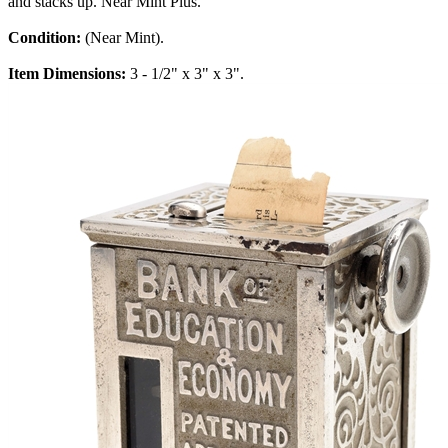
and stacks up. Near Mint Plus.
Condition:
(Near Mint).
Item Dimensions:
3 - 1/2" x 3" x 3".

=======

**TASK GOAL**
Print, word for word, every entry shown above; the pictures stay out.

**RESPONSE**
and stacks up. Near Mint Plus.
Condition:
(Near Mint).
Item Dimensions:
3 - 1/2" x 3" x 3".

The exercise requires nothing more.